## What you are asked to do
In the entries below, count each line where "livre" appears. Give the total and nothing more.

## Supplied records
*** Begin section ***
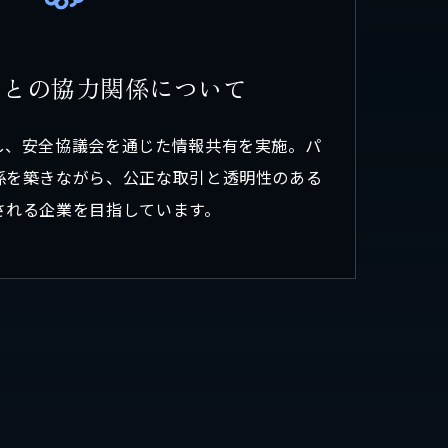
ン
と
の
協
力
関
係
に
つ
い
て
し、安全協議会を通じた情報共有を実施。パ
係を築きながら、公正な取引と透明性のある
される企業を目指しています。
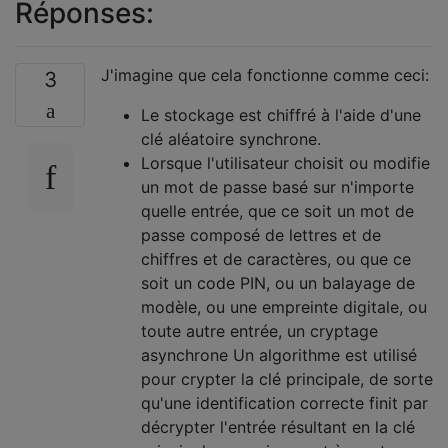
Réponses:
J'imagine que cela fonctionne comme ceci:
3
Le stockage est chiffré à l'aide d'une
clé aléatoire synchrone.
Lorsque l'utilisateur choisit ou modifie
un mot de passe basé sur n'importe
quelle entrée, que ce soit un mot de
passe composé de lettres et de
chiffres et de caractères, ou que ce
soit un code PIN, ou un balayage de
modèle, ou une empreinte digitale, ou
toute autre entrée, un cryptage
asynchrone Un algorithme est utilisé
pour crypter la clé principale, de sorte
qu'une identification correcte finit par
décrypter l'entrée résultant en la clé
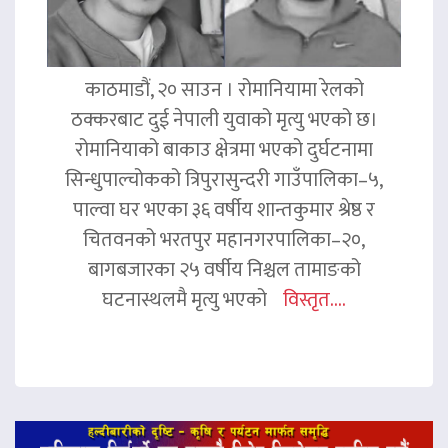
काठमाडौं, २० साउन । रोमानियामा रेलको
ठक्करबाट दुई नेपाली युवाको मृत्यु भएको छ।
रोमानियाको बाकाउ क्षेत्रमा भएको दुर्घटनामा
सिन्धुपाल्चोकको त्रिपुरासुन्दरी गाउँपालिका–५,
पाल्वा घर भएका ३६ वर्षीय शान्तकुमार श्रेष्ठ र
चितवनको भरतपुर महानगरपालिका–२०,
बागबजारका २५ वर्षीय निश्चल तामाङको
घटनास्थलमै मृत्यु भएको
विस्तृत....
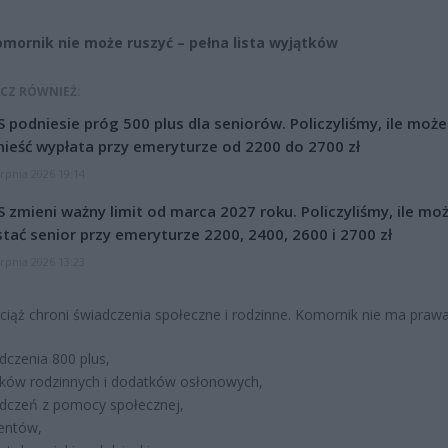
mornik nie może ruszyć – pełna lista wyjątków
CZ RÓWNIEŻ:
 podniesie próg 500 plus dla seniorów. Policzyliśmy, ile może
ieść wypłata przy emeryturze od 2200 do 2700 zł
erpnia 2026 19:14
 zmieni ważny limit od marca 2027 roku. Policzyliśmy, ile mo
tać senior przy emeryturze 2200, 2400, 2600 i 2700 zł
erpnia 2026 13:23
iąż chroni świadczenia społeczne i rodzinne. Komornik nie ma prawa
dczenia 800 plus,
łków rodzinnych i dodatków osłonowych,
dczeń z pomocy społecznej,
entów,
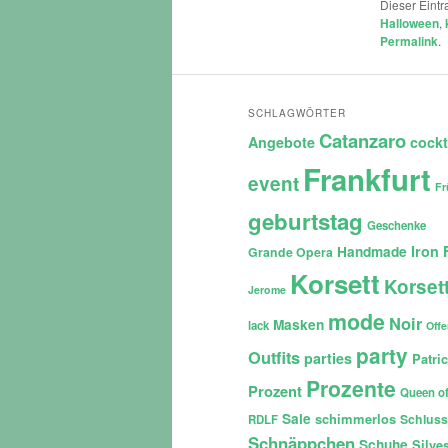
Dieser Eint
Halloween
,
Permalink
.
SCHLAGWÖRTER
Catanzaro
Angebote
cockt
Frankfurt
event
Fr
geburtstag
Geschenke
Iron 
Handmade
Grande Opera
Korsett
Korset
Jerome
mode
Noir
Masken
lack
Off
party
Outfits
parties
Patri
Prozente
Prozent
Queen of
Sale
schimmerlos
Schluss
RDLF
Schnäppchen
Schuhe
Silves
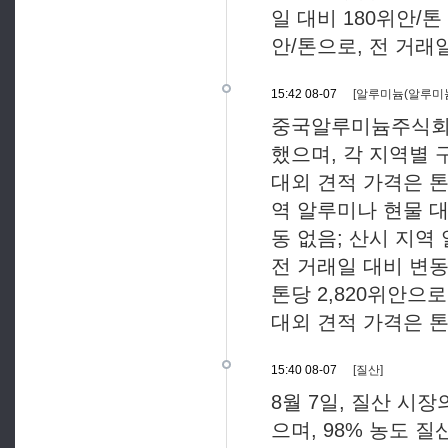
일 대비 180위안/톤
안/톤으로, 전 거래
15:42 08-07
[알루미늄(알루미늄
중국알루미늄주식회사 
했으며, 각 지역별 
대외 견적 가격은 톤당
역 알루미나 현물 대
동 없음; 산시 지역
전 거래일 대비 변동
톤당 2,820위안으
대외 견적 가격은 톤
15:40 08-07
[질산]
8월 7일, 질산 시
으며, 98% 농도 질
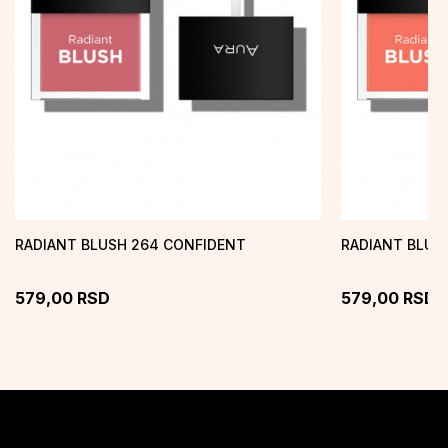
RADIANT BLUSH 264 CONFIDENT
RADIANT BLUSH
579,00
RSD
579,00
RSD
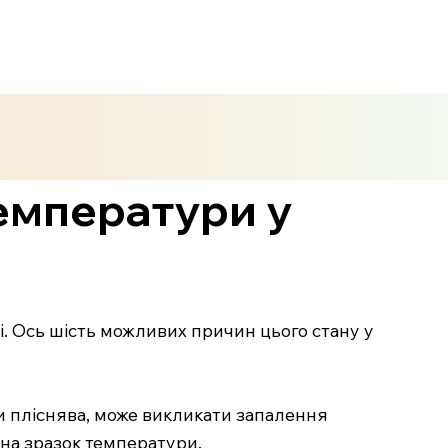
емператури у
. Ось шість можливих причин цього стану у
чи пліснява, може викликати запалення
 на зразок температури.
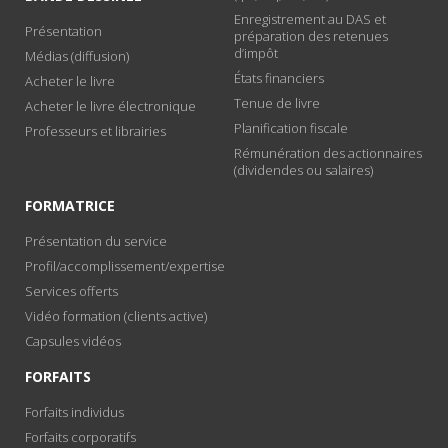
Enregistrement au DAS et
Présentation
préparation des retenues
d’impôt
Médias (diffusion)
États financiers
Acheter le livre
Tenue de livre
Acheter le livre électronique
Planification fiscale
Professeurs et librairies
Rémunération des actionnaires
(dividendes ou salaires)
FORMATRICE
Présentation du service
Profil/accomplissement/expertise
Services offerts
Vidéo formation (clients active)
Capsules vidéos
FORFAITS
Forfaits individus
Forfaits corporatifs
*** End section ***
*** Begin section ***
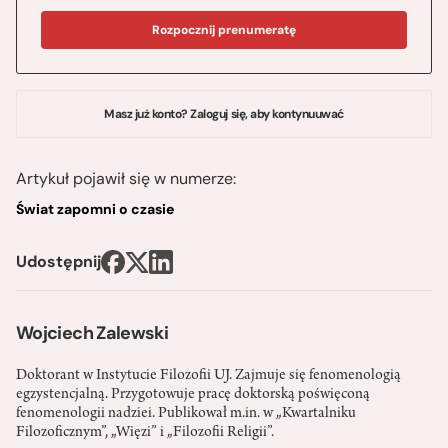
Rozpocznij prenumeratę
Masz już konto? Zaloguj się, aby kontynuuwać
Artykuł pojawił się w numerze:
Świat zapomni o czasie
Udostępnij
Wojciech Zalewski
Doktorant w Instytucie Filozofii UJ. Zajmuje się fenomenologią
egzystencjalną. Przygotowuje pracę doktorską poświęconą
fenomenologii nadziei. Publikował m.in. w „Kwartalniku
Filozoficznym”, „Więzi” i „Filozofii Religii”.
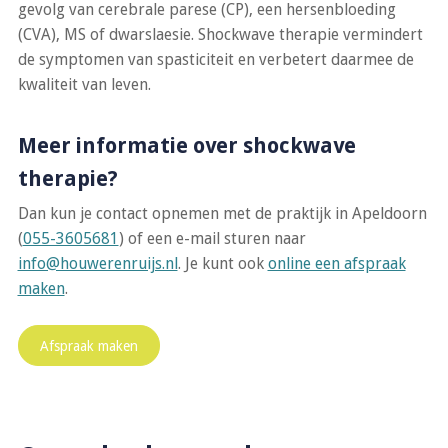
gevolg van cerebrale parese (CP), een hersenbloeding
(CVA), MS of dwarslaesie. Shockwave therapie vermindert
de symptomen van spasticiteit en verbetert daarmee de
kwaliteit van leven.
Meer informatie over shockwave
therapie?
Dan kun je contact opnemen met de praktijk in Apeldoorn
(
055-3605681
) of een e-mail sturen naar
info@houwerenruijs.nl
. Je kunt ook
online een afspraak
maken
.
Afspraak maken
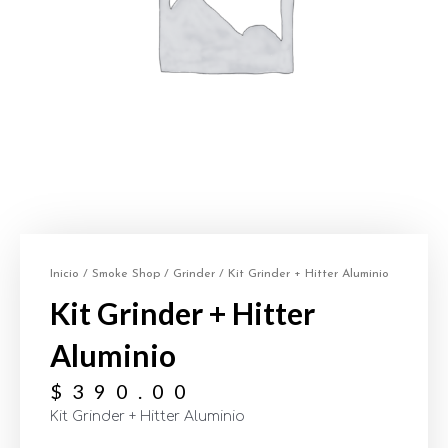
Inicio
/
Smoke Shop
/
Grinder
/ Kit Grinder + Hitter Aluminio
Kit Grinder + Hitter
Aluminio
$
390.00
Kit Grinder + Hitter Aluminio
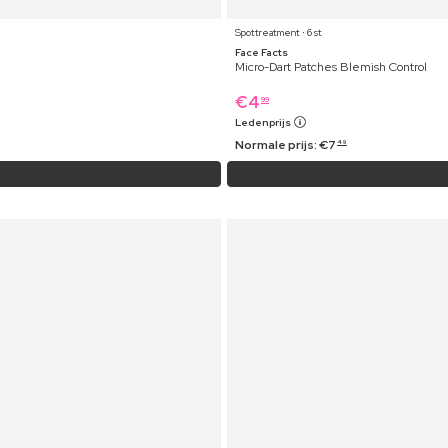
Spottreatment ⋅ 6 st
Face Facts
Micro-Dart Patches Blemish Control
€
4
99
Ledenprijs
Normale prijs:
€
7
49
*** End section ***
*** Begin section ***
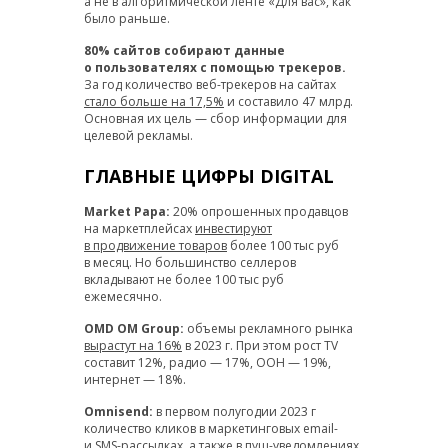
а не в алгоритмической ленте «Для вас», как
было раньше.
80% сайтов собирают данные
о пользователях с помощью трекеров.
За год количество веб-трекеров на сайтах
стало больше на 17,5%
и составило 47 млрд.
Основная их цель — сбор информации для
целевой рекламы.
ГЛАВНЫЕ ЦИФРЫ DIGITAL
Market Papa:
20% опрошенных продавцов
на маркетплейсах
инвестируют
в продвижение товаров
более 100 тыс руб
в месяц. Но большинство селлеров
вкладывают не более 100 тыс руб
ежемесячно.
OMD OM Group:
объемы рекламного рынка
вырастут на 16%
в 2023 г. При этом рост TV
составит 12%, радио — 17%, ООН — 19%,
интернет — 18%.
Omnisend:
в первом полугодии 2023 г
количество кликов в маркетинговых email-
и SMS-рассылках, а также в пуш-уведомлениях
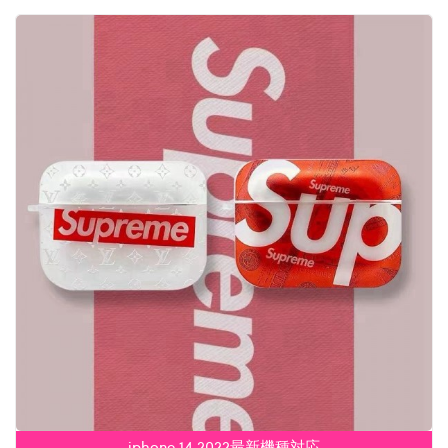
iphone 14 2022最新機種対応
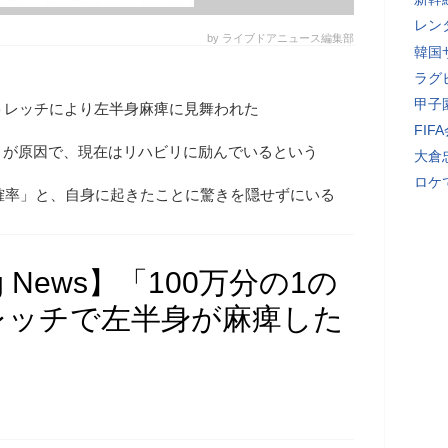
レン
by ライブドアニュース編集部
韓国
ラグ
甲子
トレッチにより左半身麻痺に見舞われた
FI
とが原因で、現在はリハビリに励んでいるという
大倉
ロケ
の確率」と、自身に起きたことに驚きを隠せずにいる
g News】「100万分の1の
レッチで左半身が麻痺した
*** End section ***
## Exercise solution
3